Please tell me why we just dont hand them a Poise pad or even a toddler's pampers diaper to urinate easily, cleanly and comfortably? I have used both in emergency situations and they work AMAZING!!! Why O why are we still using bedpans for women?!?!?!
and lastly, wow... really quick to attack, I was under the impression that asking a simple question I would get some ideas from experienced nurses... Maybe I should just look someplace else.
I've always hated having to use a bedpan for a patient - talk about torture for the patient in pain!! I'm with you on finding another option and don't think your idea is bad at all.
I HATE bedpans....fracture pans are about as good as dust pans.
I agree!
Dignity for one. Think about it this way: Would you like it if we told you you won't have time to use the bathroom while working so you may as well just wear a diaper instead of going to the toilet?
How dignified is it to use a bedpan? I've always thought that along with being torturous it is very undignified for a patient to lay in their own urine/feces on top of a bedpan. Then trying to get that pan out from under the patient when it is full of urine or feces? Still the potential for mess-making.
Yes, women do get short-shrift here . . . . . invent away folks! We need good ideas.
I agree it can be tough to use bedpans. I think the suggestions of baby power and barrier cream were helpful. It is just as painful for men when they need to have a BM. As a patient I would still take a bedpan over a rectal tube or catheter. Perhaps as a group we could all invent something and retire high and dry ?
Have you looked into the option of female urinals? Could be a good option for your patients.
You know. when I first heard of these I thought it sounded like a great idea. Unfortunately, I have never, never, never seen one that actually works in a supine patient, i.e., that catches all the urine reliably. There's always a puddle where it leaks posteriorly.

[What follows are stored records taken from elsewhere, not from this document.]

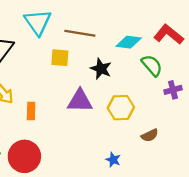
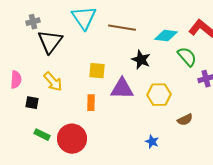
yellow square: (60, 58) -> (97, 71), moved
orange rectangle: (31, 111) -> (91, 103), moved

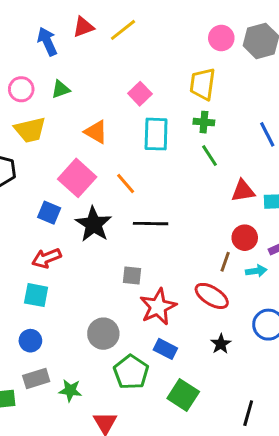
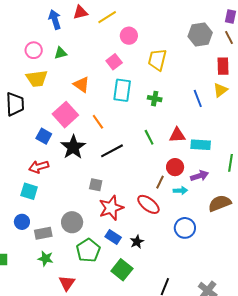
pink circle: (221, 38) -> (129, 36), moved
green cross: (204, 122) -> (155, 99), moved
green line: (210, 156) -> (149, 137), moved
black line: (151, 224) -> (112, 151), turned -35
black star: (221, 344) -> (137, 242), moved
gray rectangle: (36, 379) -> (43, 233), moved

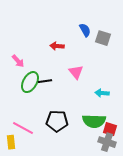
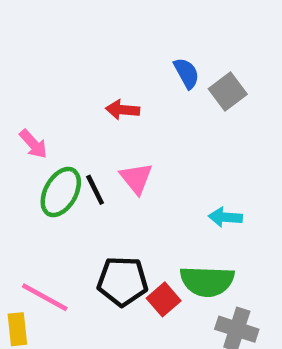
gray square: (103, 38) -> (228, 91), turned 35
pink triangle: (76, 72) -> (136, 178), moved
black line: (45, 81) -> (95, 190), turned 72
red square: (110, 129) -> (164, 299), moved, turned 32

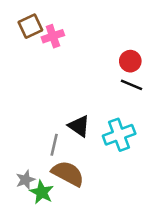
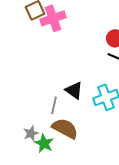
pink cross: (53, 36) -> (53, 18), size x1.4

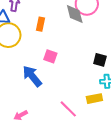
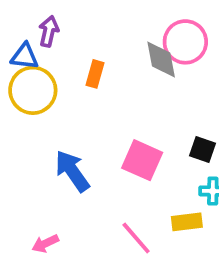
pink square: (50, 56) -> (142, 160), moved, size x1.5

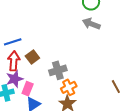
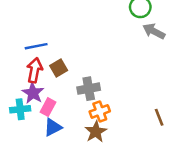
gray arrow: (91, 24) -> (154, 31), moved
purple star: (15, 79) -> (33, 93), turned -30

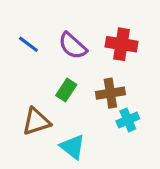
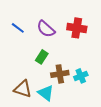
brown cross: (110, 93) -> (60, 74), moved
brown triangle: (36, 122) -> (23, 89), moved, turned 36

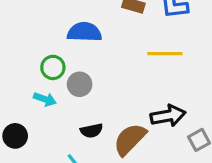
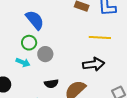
blue semicircle: (84, 32) -> (35, 20), moved, turned 45
black arrow: (168, 116) -> (94, 64), moved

I have used a baby diaper in an inconvenient place, e.g., my car when there was no place to stop and no room to squat over that leftover coffee cup. Works great. And I have also seen old guys postop from prostate surgery temporarily wear a very small baby diaper over the member under regular clothing to catch drips. I don't see any reason why it's a bad idea at all. Those absorbent crystals or gels are terrific.
Oh no, I am not saying give them one then just walk away like putting them in a diaper and letting them lay in it, that is insane. I am thinking more like this... There ARE female urinals, but when you have to be flat gravity is your enemy and the urine doesnt flow down and stay down. Like a modification of the urinal that could hold a pad or even absorbent crystals preventing it from backflowing.Seriously, I am OCD when it comes to cleanliness of patients and making sure they are as comfortable, clean and dry as possible. I only tried asking this board because I have had 2 patients this week ask for something other than a bedpan and I came into a room where a mother DID use her visiting baby's diaper to pee in and we laughed that it was kinda a good idea.

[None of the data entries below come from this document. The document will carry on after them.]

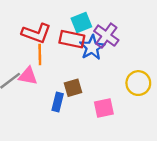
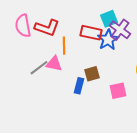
cyan square: (81, 23) -> (109, 19), moved
red L-shape: (36, 33) -> (47, 28), moved

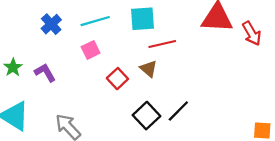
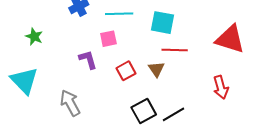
red arrow: (252, 33) -> (221, 87), moved
green star: (13, 67) -> (34, 37), turned -30
purple L-shape: (45, 73) -> (88, 60), moved

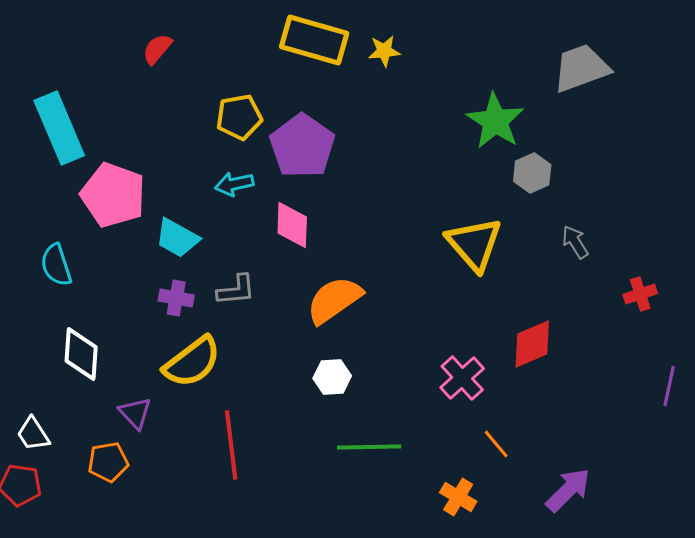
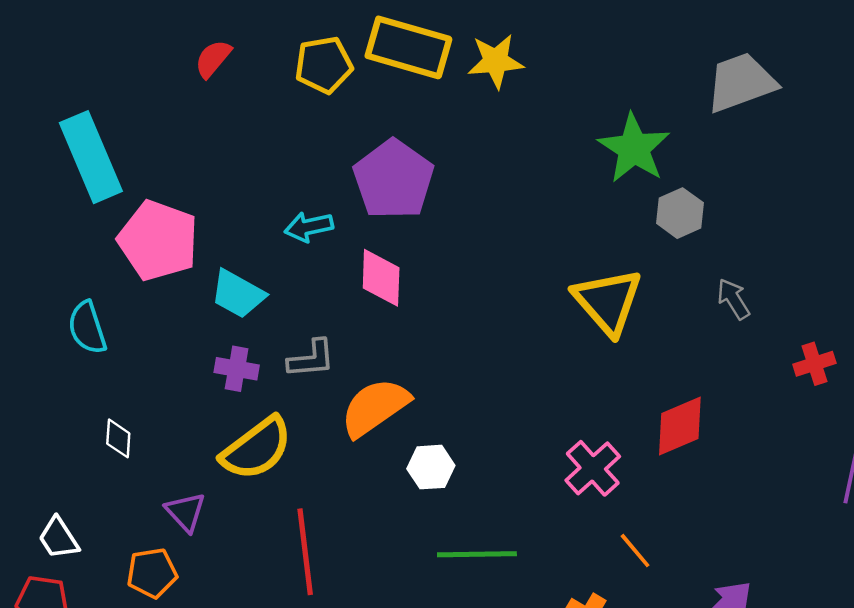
yellow star: (384, 51) -> (496, 61), size x1.4
yellow pentagon: (239, 117) -> (324, 65), moved
orange semicircle: (334, 300) -> (375, 407), moved
white diamond: (81, 354) -> (118, 438), size x0.6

and lastly, wow... really quick to attack, I was under the impression that asking a simple question I would get some ideas from experienced nurses... Maybe I should just look someplace else.
You asked the initial question in a manner which is offensive to many patient advocates.

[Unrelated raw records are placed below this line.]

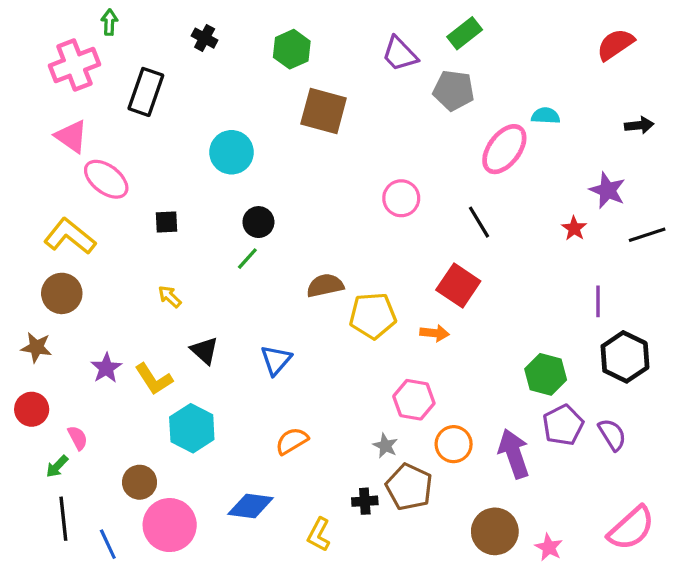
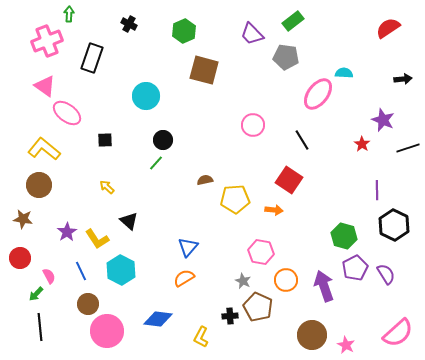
brown semicircle: (325, 286) -> (205, 180), size x0.7
blue triangle: (276, 360) -> (188, 247), moved
blue line: (108, 544) -> (81, 271), moved

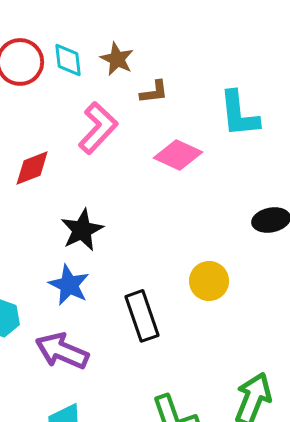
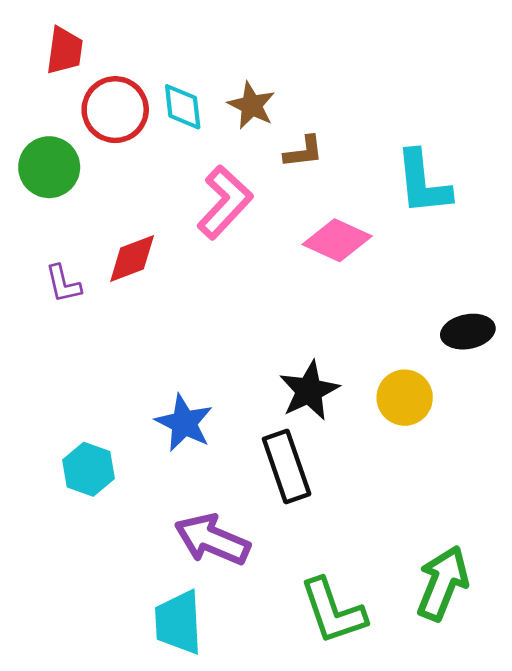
black star: (82, 230) -> (309, 391), moved
yellow circle: (209, 281) -> (405, 398), moved
purple arrow: (62, 351) -> (212, 540), moved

If you cannot tolerate a bit of push back on your initial post then we are quite alright with you looking "someplace else" for your answers.
I find it unfortunate that your OCD about cleanliness would cause you to think that it might be better to simply encourage your patients to be incontinent when there are other options. I would rather that your OCD was centered around maintaining dignity for your female patients IF it has to be expressed in the workplace at all.
You know. when I first heard of these I thought it sounded like a great idea. Unfortunately, I have never, never, never seen one that actually works in a supine patient, i.e., that catches all the urine reliably. There's always a puddle where it leaks posteriorly.
I have used a baby diaper in an inconvenient place, e.g., my car when there was no place to stop and no room to squat over that leftover coffee cup. Works great. And I have also seen old guys postop from prostate surgery temporarily wear a very small baby diaper over the member under regular clothing to catch drips. I don't see any reason why it's a bad idea at all. Those absorbent crystals or gels are terrific.
Your bringing back memories of the female astronaut on her mission to eliminate the competition. lol
You asked the initial question in a manner which is offensive to many patient advocates.If you cannot tolerate a bit of push back on your initial post then we are quite alright with you looking "someplace else" for your answers.
I find it unfortunate that your OCD about cleanliness would cause you to think that it might be better to simply encourage your patients to be incontinent when there are other options. I would rather that your OCD was centered around maintaining dignity for your female patients IF it has to be expressed in the workplace at all.
Voiding onto a diaper placed immediately prior for that purpose and removed immediately after is not incontinence.
Here.I.Stand, BSN, RN
5,047 Posts
Well, dignity issue aside--which alone is a perfect reason not to ask someone to use a diaper--
1.) You're going to have to roll them back and forth to wash them (because their urine got on more than just the perianal area) and remove the pad.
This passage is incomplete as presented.